New commit b8233 introduces specialized operation that dramatically speeds up Llama models on Mac hardware.

Deep Dive

The open-source llama.cpp project, maintained by ggml-org, has released a significant update with commit b8233 that introduces the GATED_DELTA_NET operation to their inference engine. This specialized operation optimizes how certain neural network layers are processed, particularly benefiting models like Qwen 3.5 that use gated delta networks. The update removes unnecessary transpose operations and adds KDA (Kernel Data Access) optimizations, resulting in up to 2x faster inference speeds on compatible hardware.

The technical implementation includes backend support checks for fused gated delta networks across multiple platforms. The update maintains compatibility with macOS/iOS (both Apple Silicon and Intel), Linux (CPU, Vulkan, ROCm 7.2), Windows (CPU, CUDA 12/13, Vulkan, SYCL, HIP), and openEuler systems. This cross-platform optimization means developers can deploy more efficient local LLMs across diverse hardware environments while maintaining performance consistency.

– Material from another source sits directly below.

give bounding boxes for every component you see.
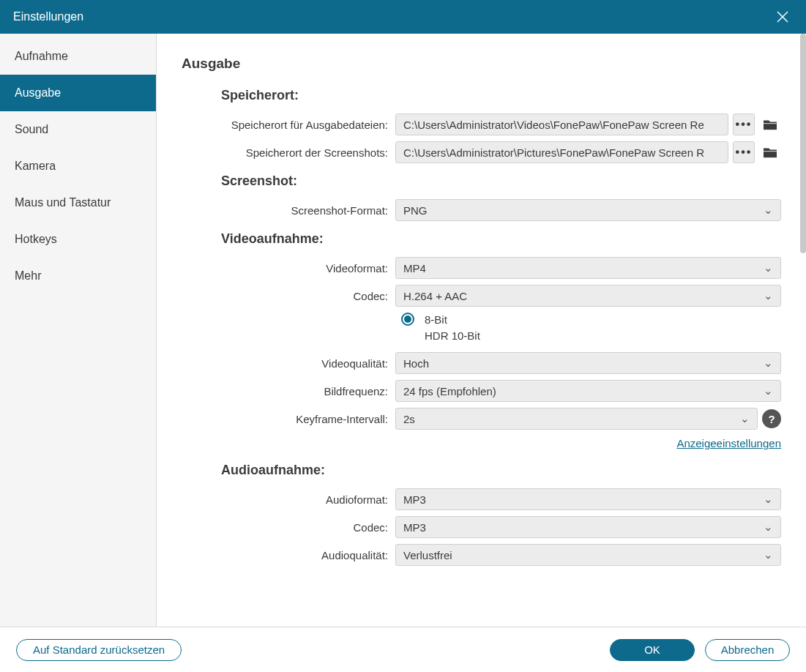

What makes this update particularly noteworthy is its impact on Apple Silicon users, who have been seeking better local LLM performance. The GATED_DELTA_NET operation leverages specific hardware capabilities of M-series chips, making llama.cpp even more competitive against proprietary solutions. This continues llama.cpp's trend of democratizing efficient AI inference through open-source optimizations that benefit the entire local AI ecosystem.

Key Points
  • Adds GATED_DELTA_NET operation for 2x faster inference on supported models
  • Optimizes Qwen 3.5 and similar architectures with KDA and fused network support
  • Maintains cross-platform compatibility across macOS, Windows, Linux, and openEuler systems

Why It Matters

Enables faster, more efficient local AI deployment on consumer hardware, reducing reliance on cloud services for developers and researchers.